### Provided entries

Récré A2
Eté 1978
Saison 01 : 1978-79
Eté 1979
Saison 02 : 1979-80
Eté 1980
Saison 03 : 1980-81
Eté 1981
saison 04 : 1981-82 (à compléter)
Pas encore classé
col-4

...

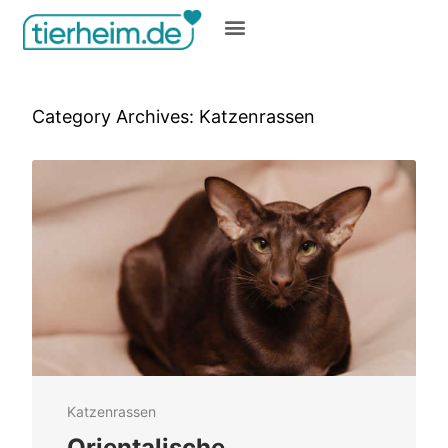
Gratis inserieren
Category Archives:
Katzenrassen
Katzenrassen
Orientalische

* * *

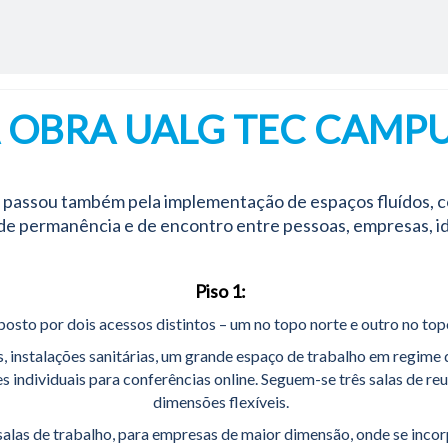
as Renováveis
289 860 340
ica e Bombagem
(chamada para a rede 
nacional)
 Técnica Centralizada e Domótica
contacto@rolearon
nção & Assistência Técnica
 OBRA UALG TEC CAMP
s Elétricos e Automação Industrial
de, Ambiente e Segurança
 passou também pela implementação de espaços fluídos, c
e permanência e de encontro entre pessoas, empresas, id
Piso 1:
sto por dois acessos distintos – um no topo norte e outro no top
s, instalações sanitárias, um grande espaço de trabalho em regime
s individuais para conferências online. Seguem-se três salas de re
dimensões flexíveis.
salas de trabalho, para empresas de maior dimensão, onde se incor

### Your task
Output the material above exactly, but only from the line that carries "(chamada para a rede" through the line that carries "dimensões flexíveis.".

### Exercise response
(chamada para a rede 
nacional)
 Técnica Centralizada e Domótica
contacto@rolearon
nção & Assistência Técnica
 OBRA UALG TEC CAMP
s Elétricos e Automação Industrial
de, Ambiente e Segurança
 passou também pela implementação de espaços fluídos, c
e permanência e de encontro entre pessoas, empresas, id
Piso 1:
sto por dois acessos distintos – um no topo norte e outro no top
s, instalações sanitárias, um grande espaço de trabalho em regime
s individuais para conferências online. Seguem-se três salas de re
dimensões flexíveis.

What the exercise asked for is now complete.